Is it a hard industry to come into? Do you feel like you’ve had your big breakthrough moment?
It’s definitely not a very friendly industry. I’m not hanging out too much in the perfume industry; I’m really trying to stay at the spot where I am – being an independent perfumer, which allows me actually to not accept projects that I don’t want to do. It gives me freedom to do other projects, like more artistic things. So I think it’s difficult to start doing perfumes, I was pretty lucky because I had somebody that taught me the way … somebody that was really [a] visionary, and that helped me to go quite quick in what I wanted.

What do you think is the hardest part of creating a fragrance?
That one particularly, it’s very hard to let go and say this is the final version. It’s the moment I think where you have to decide on the final version.

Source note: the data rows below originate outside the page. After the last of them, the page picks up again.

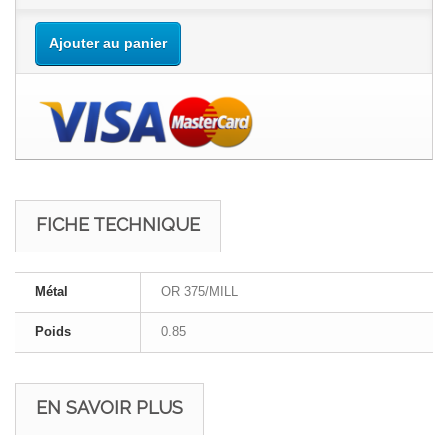
Ajouter au panier
FICHE TECHNIQUE
Métal
OR 375/MILL
Poids
0.85
EN SAVOIR PLUS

Is there anything that you want to change about the fragrance industry, or influence the way it works?
There are a lot of things I would like to change. We were talking about it earlier. The legislation is something, which is sort of killing the creativity of the perfumer. They are prohibiting the use of a lot of ingredients, which are amazing ingredients.

Do you use a lot of beauty products personally?
Not really, strangely. I try new things, some perfumes that I love. I’m always using this Aesop cream that I use. It’s called Perfect Cream, I think, I use a lot of this [as] working in a lab can sometimes give you irritation, and this is the only cream that totally solves everything. It’s quite incredible … I kind of can’t stand to go to the big shops with lots of perfumes. I don’t like the smells so I try to avoid them. I’m very protective with what I smell and what I want to smell.

Do you wear a fragrance?
I wear what I’m working on because I need to test how it goes on the skin and everything. Sometimes I wear Aesop Marrakech. Just as a kind of matter of thinking about how we created it. But I don’t have a personal fragrance.